It was one a.m., and the Push show would have been over for an hour, so I knew Syn and Tony would be waiting outside for me. Rushing to the front of the pack, I wanted to get changed and to him as soon as possible. For a minute, I knew he would have spent the last two hours with women hoping they would get a chance with him at the meet-and-greet. They were so misguided. The best was when fangirls spent time trying to convince Hendrix they had a “proposition” for him. I had sat backstage so many times and just thought,
Honey, that train
doesn't even come close to hitting your track
. It was always fun to watch them walk away dejected. Honestly, nine times out of ten, the entire time the chick was trying to win Hendrix over, he was either checking out their boyfriend/husband or some random stage hand. Synister and I never let jealously enter our hearts; there was simply no room for it.

I was snapped back to reality when every girl stared, giggling and screaming in excitement. There was such a flurry of activity in front of me I could not see what all the craziness was about.
Was it Synister? Did he come to surprise me?
That would be totally him. I smiled and felt my heart thump faster in my chest at the possibility. My arm was pulled, and my shoulder pushed as the estrogen level went through the roof. When the sea parted, I noticed a vase with a dozen red roses beside my station. No big deal, right? It was the person holding them that created all the fuss.

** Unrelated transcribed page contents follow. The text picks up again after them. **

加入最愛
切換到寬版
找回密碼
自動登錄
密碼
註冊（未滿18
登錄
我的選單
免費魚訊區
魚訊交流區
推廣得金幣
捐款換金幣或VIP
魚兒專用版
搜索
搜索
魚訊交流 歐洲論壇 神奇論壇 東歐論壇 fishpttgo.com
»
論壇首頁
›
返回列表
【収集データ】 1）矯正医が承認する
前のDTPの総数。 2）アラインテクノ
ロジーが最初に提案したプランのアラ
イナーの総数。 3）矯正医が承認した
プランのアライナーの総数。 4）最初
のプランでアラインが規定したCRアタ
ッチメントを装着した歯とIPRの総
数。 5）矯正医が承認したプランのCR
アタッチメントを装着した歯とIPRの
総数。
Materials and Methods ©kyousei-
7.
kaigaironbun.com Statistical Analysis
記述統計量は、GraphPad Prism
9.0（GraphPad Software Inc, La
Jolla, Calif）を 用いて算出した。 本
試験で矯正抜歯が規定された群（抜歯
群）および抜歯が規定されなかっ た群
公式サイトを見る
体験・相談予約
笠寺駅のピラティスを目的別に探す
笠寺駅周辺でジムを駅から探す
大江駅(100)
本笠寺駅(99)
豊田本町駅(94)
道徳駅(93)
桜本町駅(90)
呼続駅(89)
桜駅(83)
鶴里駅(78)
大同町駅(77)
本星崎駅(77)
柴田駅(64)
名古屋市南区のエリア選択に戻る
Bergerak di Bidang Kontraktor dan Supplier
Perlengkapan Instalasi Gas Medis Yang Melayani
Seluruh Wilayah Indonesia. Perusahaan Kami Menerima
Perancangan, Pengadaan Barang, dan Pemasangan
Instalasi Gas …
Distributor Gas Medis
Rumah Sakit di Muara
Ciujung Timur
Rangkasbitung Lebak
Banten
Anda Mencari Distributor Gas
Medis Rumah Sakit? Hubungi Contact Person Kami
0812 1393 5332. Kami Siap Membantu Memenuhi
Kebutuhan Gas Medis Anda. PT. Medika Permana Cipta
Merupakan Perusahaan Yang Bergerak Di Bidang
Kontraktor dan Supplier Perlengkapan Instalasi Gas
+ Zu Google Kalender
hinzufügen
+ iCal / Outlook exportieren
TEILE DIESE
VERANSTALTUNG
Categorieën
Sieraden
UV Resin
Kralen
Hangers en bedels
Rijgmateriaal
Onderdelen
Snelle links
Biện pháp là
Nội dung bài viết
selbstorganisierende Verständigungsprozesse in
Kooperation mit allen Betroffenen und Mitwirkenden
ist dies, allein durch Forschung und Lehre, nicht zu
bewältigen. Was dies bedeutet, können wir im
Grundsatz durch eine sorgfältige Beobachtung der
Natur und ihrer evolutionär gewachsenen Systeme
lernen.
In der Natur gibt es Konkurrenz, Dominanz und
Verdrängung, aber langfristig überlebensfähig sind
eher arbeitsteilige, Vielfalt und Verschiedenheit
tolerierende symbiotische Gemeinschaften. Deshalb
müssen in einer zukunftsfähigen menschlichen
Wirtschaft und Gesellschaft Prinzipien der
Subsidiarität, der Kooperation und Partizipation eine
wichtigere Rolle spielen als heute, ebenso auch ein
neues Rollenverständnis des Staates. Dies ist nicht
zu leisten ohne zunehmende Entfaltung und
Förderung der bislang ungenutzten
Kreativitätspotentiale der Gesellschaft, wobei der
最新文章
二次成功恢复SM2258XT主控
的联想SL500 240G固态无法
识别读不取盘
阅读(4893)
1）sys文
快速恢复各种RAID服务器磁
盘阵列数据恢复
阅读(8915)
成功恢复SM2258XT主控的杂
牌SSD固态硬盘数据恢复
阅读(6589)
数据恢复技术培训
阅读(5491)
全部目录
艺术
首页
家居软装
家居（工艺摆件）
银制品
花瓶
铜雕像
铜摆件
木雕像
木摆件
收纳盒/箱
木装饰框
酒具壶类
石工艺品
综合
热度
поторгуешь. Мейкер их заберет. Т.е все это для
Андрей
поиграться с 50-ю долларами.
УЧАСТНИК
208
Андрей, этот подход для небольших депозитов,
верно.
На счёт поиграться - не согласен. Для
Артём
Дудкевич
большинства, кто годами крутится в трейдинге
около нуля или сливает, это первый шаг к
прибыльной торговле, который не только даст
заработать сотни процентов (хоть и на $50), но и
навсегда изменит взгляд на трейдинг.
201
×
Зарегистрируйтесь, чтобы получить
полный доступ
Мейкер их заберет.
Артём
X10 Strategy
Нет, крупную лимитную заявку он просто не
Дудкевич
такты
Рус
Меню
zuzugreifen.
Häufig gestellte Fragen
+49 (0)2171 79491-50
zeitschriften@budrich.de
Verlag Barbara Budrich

“Brooklyn, what’s up?” So casual. Except that every woman in the room was moist in places that you could only imagine. The words slid off the poisonous tongue of Zeke. I knew all the girls were hoping to get his number or in his pants. I just wanted to get out of here and put some distance between us. Where was Synister?

“Zeke, what are you doing here?” I leaned forward, taking the flowers. I loved every member of Push like a brother, but Zeke I trusted as far as I could throw him. He always gave me a bad vibe. I wasn't afraid of him, just that nauseous feeling that only women understood.

“He’s out in the SUV. He asked me to just leave the flowers and then get back to the car. These damn women caught me mid-drop-and-run.” Zeke smiled and gave me a pat on the back.
Now this is really odd. Of all the band mates, why would Syn send Zeke in?
Everyone else was most likely still partying, so Zeke would have been the only option.
Ugh.

As Zeke walked to the exit, I was surprised to see that he even signed a few autographs. Out of every guy in Push, he was the one I knew the least about. He kept to himself, didn't travel with the band, just showed up before the show and for practices. Other than that—nothing, no interaction. I watched Zeke’s backside as he pushed through the door. The minute the door closed, everyone’s head turned to me, and instantly, all the noise stopped. You could have heard a pin drop.

“Okay, Brooklyn Reigns, you need to start explaining your connection to Zeke Trettin of Push and why he is bringing you flowers,” one of the girls said.

I was seriously worried they were going to hijack me if I didn’t start giving them answers.

“He’s my friend. Well, actually, he is my best friend’s friend.”

“And who would your best friend be, Brooklyn?” The voice came from the back of the room.

“Synister Smith.” Turning away from the crowd, I grabbed my black trench coat and the flowers. Mumbled
Oh my God
and
You have got to be kidding me
filled the space. Synister had to be close, and tonight, I was finally going to answer the question that he had been asking me over and over for the last two weeks since Chicago.

I had no idea that tonight would be the night, but everything was falling into place. My days of gracing the Bally’s stage with my sequins and headgear were done. A perfect ending to that chapter of my life. Push was on a mid-tour break, so Syn and I were going to get time together alone from the band and the chaos of life on the road. I had put in for a leave at work, and although I told them I only needed a week, there was an odd sense of finality the last time I swiped my card to exit the firm’s employee parking garage. I was ready for a new chapter. Synister was even thinking about buying a permanent residence in L.A. so we could chill like real people when life permitted it.

Leaning my head down, I took a long pull of the amazing scent the roses were giving off. A huge smile spread across my face. I was happy. I hadn’t been this excited about what the future held since...well, I guess I had never been this positive about what was to come.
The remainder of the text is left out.